Begin with the line below holding "Murcia aplica TriRuralTech, el proyecto" and go on through the line holding "عبدالوافي نایبزي د عامه کتابتونو له ریاست", duplicating each line exactly and leaving out pictures.

---------- Supplied data ----------

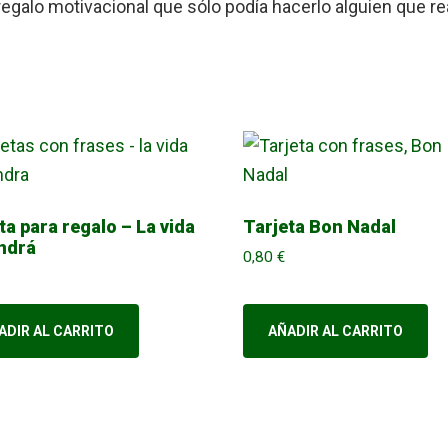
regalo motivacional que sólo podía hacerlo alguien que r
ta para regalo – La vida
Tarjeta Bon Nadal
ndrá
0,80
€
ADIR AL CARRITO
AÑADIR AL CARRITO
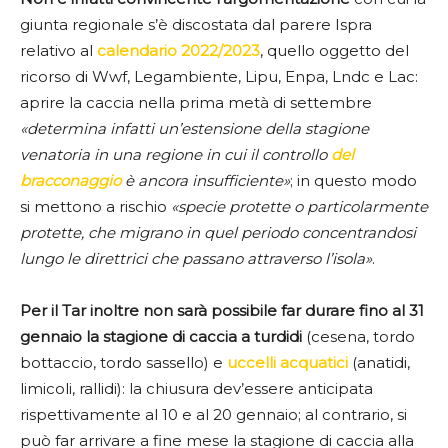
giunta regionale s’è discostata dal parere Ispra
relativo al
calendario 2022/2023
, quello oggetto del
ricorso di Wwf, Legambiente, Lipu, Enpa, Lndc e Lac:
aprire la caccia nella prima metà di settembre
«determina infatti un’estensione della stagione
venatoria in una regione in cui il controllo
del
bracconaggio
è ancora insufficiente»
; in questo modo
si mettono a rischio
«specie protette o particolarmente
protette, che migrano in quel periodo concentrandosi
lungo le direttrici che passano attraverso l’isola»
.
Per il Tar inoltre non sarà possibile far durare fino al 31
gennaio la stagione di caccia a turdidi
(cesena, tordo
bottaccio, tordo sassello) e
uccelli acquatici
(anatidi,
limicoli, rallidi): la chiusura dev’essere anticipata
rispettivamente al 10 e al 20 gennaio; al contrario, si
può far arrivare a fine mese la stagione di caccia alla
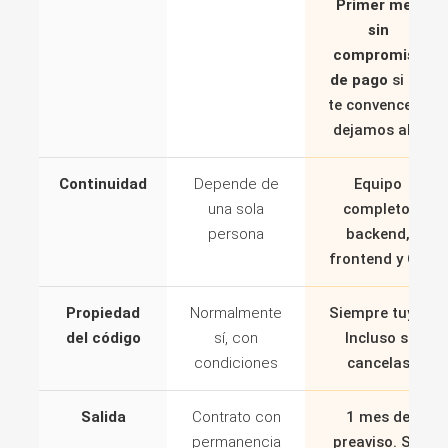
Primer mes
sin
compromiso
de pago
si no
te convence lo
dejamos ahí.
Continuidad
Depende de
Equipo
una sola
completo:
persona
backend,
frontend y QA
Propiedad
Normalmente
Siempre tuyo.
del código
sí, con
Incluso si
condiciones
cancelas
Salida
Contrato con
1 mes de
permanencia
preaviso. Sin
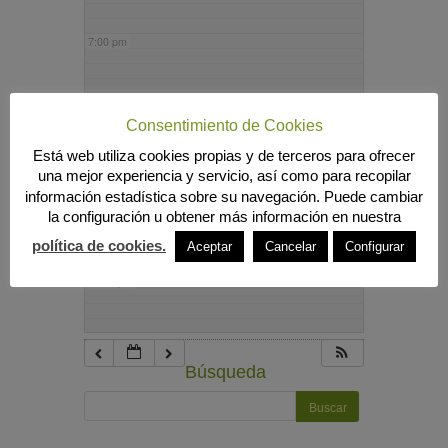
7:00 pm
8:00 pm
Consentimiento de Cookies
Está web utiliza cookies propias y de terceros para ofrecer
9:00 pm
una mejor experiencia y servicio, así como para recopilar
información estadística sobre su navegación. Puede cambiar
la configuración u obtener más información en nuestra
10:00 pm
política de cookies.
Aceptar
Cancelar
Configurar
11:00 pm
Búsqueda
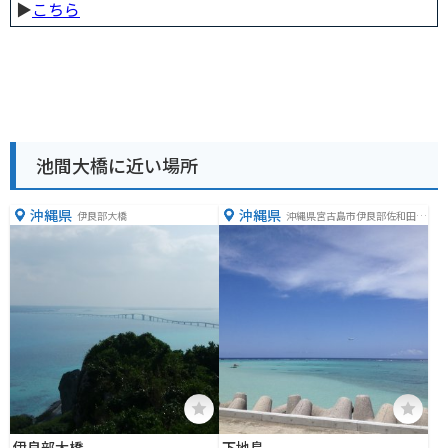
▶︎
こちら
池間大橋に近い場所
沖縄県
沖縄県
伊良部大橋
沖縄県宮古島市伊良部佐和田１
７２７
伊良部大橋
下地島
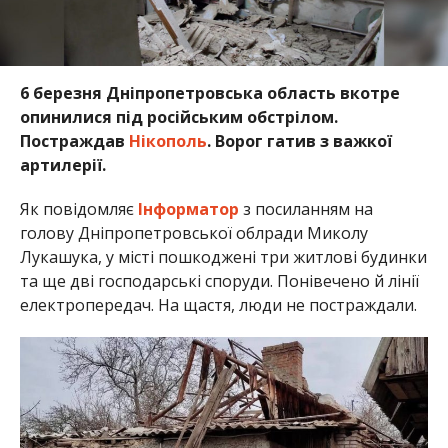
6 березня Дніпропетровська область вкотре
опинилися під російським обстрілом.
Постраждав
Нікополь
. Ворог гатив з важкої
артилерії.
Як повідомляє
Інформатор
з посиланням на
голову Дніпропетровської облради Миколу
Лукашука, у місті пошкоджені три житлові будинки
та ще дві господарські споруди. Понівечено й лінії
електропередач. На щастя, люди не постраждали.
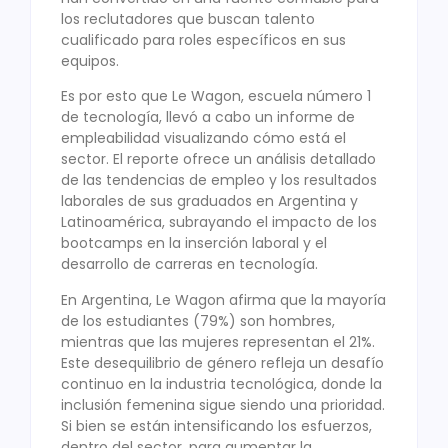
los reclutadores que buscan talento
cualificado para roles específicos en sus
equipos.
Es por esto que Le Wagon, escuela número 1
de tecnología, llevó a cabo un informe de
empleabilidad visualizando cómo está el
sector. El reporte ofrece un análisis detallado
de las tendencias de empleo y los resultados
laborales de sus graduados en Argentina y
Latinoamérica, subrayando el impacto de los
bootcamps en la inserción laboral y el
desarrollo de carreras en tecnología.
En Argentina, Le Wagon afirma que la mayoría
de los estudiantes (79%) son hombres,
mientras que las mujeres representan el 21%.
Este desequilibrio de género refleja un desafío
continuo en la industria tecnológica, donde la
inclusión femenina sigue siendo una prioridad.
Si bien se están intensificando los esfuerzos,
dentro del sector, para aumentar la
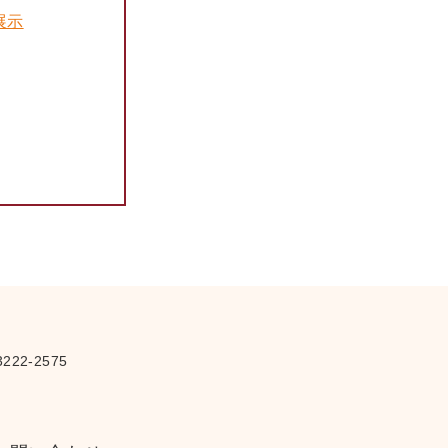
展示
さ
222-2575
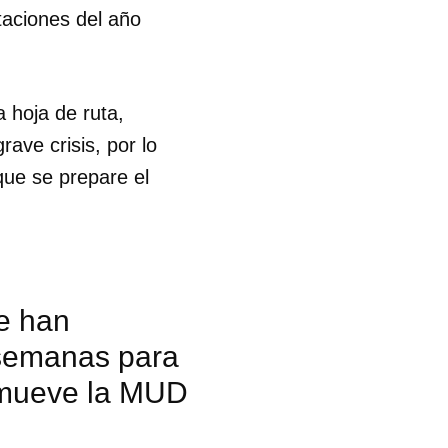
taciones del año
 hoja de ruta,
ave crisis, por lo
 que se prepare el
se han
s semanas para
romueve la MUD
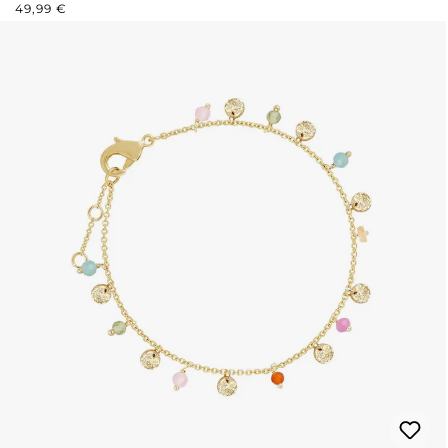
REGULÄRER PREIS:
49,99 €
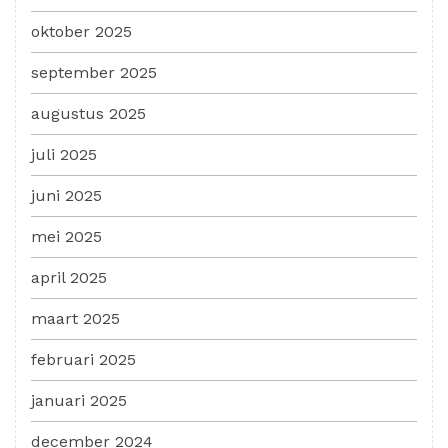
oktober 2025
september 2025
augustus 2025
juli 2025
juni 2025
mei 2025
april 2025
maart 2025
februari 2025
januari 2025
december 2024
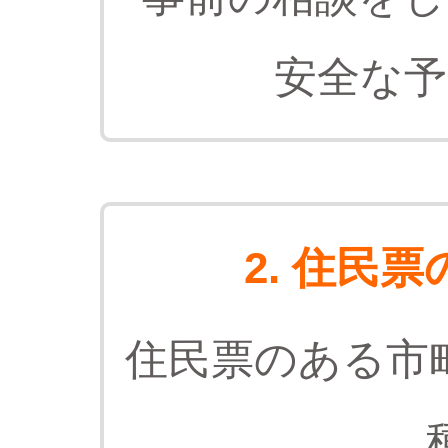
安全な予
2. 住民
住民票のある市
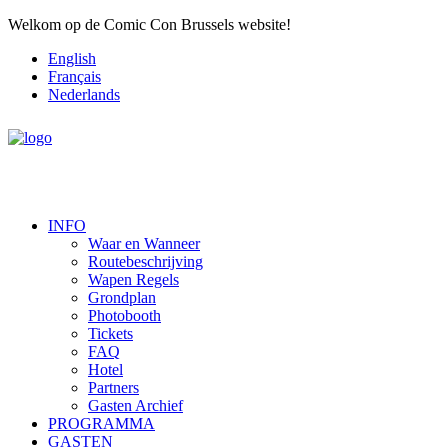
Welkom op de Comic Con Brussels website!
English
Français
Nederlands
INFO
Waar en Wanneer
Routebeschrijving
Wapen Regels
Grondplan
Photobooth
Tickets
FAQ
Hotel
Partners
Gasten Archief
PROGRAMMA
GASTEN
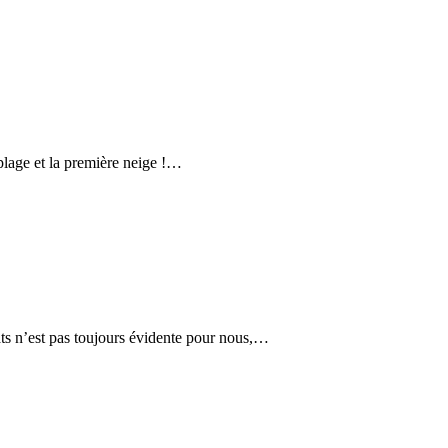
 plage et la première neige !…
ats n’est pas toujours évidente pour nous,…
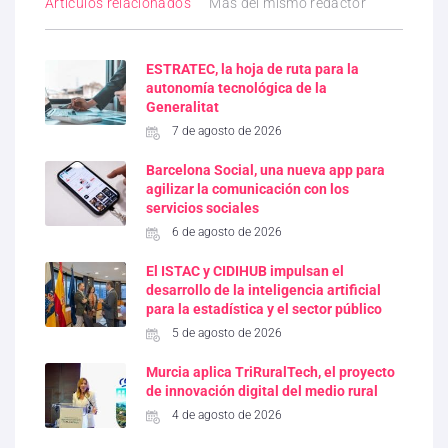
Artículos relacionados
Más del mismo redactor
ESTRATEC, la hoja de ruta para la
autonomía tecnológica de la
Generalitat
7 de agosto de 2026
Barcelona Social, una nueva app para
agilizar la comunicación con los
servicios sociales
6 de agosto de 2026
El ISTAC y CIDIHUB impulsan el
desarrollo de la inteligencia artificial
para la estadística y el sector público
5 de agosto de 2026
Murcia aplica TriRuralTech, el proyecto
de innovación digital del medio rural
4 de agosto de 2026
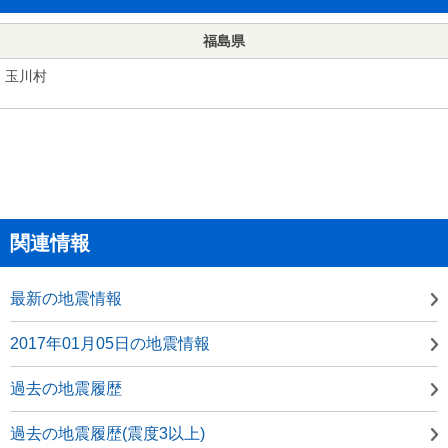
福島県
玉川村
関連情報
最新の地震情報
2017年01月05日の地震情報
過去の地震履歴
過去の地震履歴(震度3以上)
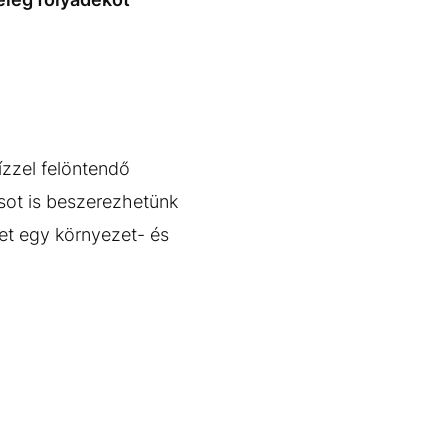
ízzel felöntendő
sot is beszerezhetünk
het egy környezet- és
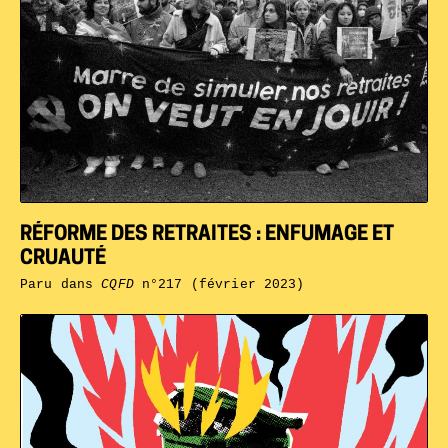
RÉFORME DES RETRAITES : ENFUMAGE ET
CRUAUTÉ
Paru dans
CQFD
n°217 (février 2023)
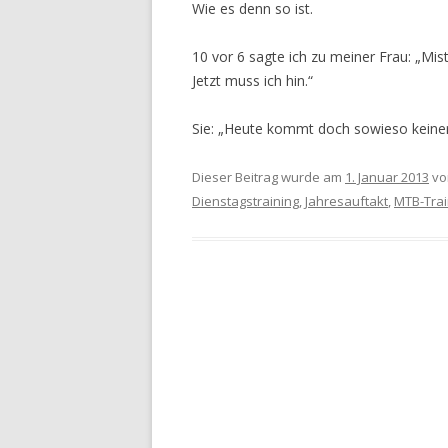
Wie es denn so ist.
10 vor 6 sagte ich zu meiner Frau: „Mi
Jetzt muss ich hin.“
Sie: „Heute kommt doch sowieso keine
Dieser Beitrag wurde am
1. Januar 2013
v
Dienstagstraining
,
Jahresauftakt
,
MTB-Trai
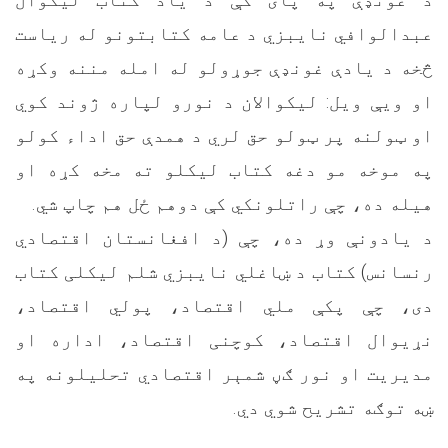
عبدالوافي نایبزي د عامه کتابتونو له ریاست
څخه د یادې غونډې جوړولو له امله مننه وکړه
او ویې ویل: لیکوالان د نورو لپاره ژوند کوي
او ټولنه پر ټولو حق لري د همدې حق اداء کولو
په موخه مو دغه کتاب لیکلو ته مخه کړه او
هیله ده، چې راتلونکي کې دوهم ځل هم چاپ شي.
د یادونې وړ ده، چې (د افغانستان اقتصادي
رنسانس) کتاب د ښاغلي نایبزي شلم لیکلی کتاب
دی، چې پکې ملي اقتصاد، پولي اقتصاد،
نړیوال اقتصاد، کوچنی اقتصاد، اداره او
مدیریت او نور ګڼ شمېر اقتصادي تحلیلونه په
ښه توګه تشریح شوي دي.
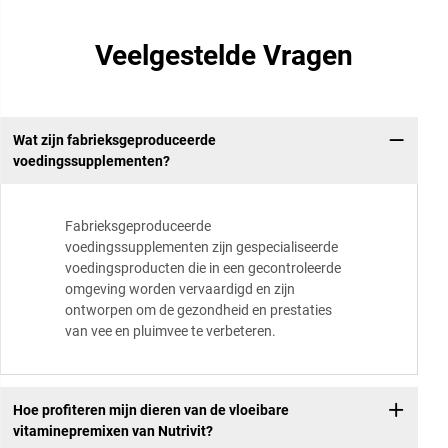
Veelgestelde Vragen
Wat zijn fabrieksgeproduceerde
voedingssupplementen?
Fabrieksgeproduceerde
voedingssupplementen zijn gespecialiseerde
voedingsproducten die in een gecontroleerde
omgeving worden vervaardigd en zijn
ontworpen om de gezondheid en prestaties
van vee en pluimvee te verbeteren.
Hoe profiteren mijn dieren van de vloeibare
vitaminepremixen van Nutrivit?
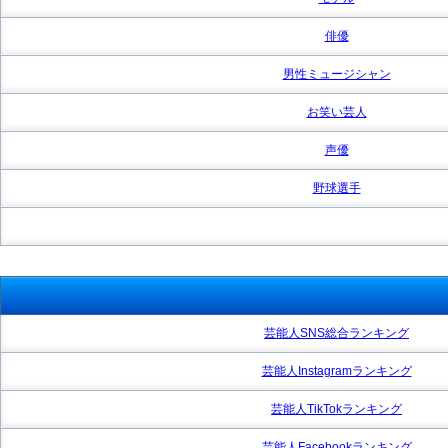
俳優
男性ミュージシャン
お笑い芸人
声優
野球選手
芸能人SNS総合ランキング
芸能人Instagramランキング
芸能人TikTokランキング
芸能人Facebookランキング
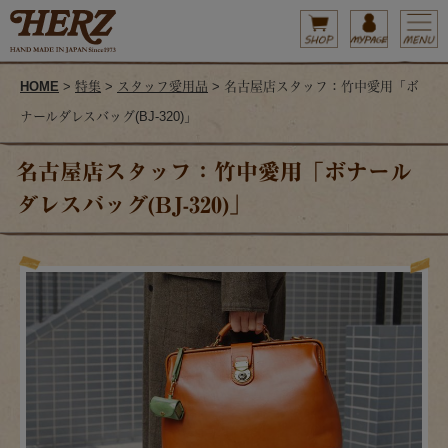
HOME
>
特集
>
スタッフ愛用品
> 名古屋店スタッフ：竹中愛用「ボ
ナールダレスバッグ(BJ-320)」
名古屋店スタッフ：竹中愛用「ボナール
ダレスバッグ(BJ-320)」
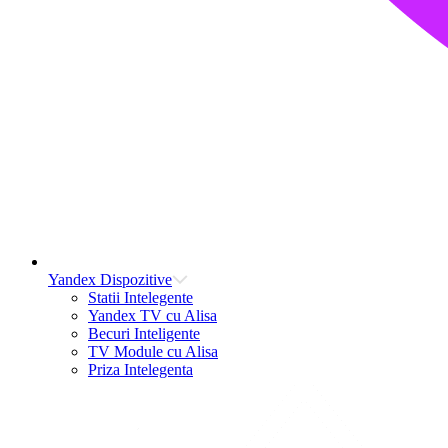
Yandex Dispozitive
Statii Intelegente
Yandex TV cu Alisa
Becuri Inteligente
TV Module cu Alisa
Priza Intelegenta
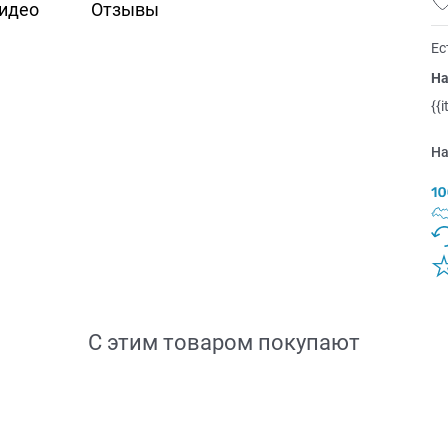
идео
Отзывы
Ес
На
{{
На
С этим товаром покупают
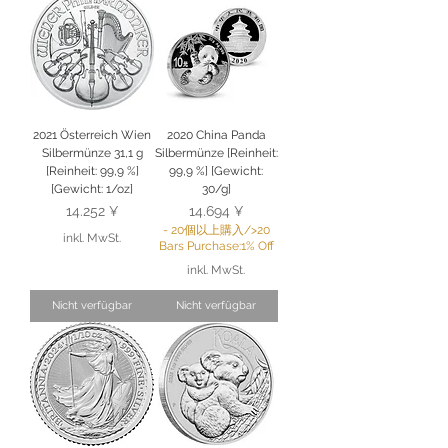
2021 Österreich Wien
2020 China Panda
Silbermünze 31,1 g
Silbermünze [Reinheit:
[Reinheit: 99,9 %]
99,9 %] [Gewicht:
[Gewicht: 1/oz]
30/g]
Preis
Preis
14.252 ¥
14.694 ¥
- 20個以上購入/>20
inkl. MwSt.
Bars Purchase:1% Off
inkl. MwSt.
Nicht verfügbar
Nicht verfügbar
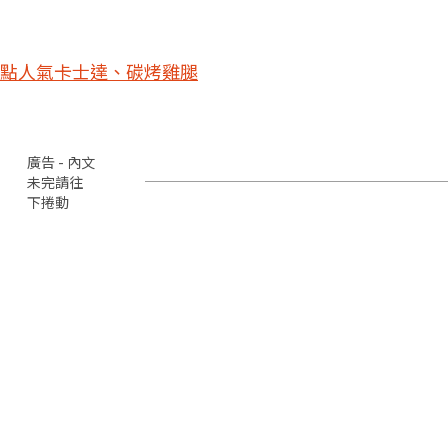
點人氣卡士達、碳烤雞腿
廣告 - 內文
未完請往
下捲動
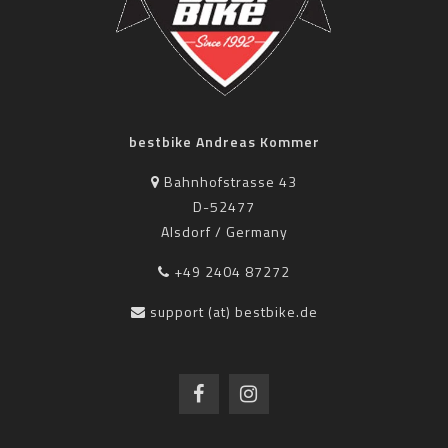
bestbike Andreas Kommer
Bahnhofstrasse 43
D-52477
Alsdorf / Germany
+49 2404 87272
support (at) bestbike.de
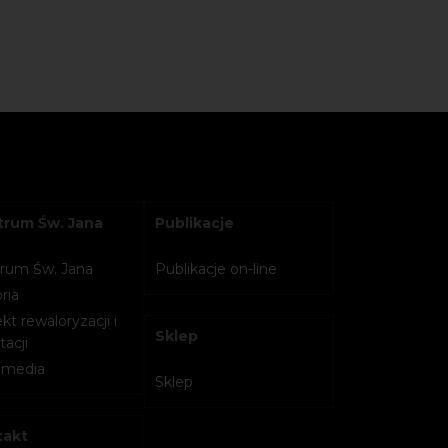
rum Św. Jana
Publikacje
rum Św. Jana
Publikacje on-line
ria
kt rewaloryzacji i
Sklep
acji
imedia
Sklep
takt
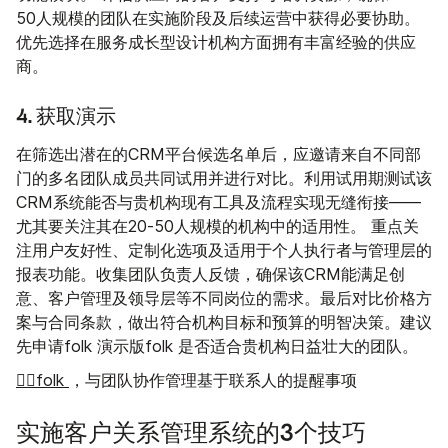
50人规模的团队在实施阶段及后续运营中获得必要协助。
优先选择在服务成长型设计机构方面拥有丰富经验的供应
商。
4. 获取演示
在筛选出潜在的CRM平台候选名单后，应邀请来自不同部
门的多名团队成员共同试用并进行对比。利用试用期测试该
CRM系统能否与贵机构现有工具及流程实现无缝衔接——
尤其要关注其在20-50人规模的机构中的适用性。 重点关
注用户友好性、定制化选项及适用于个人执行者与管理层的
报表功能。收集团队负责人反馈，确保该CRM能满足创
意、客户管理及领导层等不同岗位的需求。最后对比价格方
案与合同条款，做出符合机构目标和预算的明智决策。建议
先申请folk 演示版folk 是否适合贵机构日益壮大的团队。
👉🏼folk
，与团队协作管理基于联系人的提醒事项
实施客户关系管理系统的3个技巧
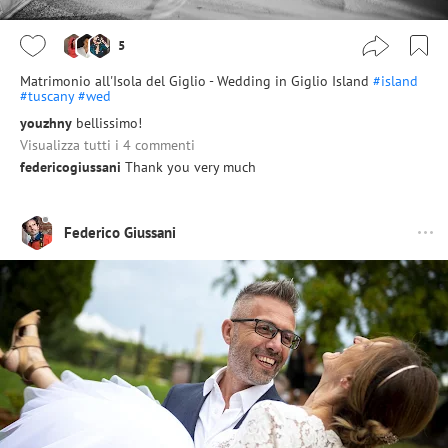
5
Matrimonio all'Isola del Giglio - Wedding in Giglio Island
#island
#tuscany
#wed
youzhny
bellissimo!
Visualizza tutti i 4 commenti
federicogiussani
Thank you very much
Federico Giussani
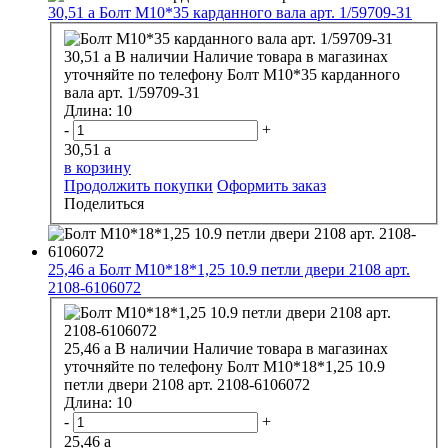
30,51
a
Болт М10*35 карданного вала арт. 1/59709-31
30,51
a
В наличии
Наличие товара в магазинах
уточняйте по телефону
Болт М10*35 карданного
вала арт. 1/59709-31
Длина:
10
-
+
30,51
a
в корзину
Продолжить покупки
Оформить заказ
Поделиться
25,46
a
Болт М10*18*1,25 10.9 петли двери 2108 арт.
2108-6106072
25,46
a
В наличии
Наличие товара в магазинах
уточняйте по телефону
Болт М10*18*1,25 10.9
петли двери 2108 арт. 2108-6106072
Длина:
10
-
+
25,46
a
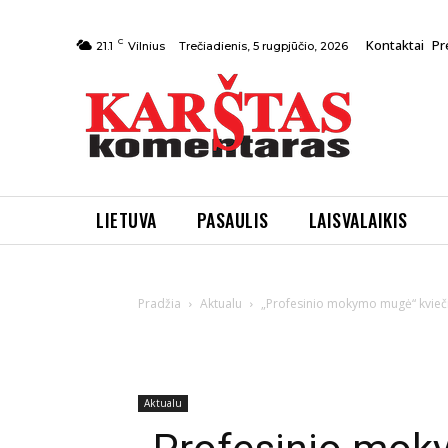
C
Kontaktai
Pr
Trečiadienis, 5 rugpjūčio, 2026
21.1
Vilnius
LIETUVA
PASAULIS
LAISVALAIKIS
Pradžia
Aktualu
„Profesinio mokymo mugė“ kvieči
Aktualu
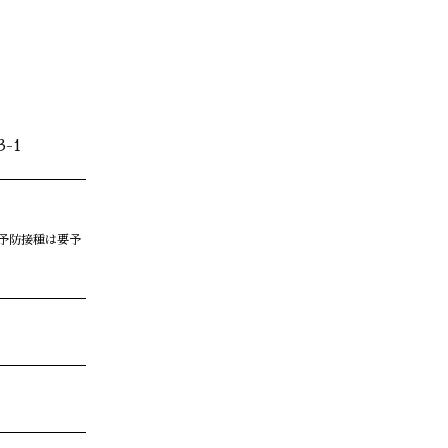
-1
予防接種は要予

----------

__Answer space__.
Murcia aplica TriRuralTech, el proyecto
de innovación digital del medio rural
4 de agosto de 2026
福島県
玉川村
関連情報
最新の地震情報
2017年01月05日の地震情報
過去の地震履歴
過去の地震履歴(震度3以上)
ízzel felöntendő
sot is beszerezhetünk
het egy környezet- és
RÉFORME DES RETRAITES : ENFUMAGE ET
CRUAUTÉ
Paru dans
CQFD
n°217 (février 2023)
Wie es denn so ist.
10 vor 6 sagte ich zu meiner Frau: „Mi
Jetzt muss ich hin.“
Sie: „Heute kommt doch sowieso keine
Dieser Beitrag wurde am
1. Januar 2013
v
Dienstagstraining
,
Jahresauftakt
,
MTB-Trai
عبدالوافي نایبزي د عامه کتابتونو له ریاست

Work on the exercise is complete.